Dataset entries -
- - -
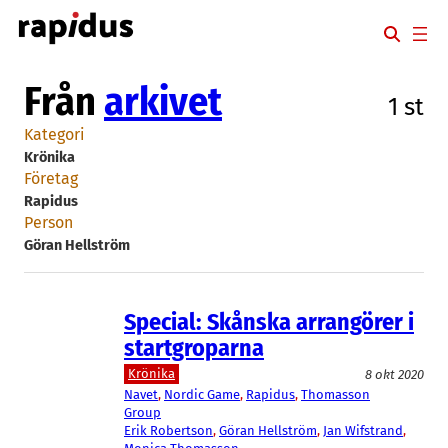
Hoppa
till
innehåll
Från
arkivet
1 st
Kategori
Krönika
Företag
Rapidus
Person
Göran Hellström
Special: Skånska arrangörer i
startgroparna
Krönika
8 okt 2020
Navet
, 
Nordic Game
, 
Rapidus
, 
Thomasson
Group
Erik Robertson
, 
Göran Hellström
, 
Jan Wifstrand
,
- - -
Your goal -
Copy out the entries verbatim and leave the images out.

Result of the exercise -
Hoppa
till
innehåll
Från
arkivet
1 st
Kategori
Krönika
Företag
Rapidus
Person
Göran Hellström
Special: Skånska arrangörer i
startgroparna
Krönika
8 okt 2020
Navet
, 
Nordic Game
, 
Rapidus
, 
Thomasson
Group
Erik Robertson
, 
Göran Hellström
, 
Jan Wifstrand
,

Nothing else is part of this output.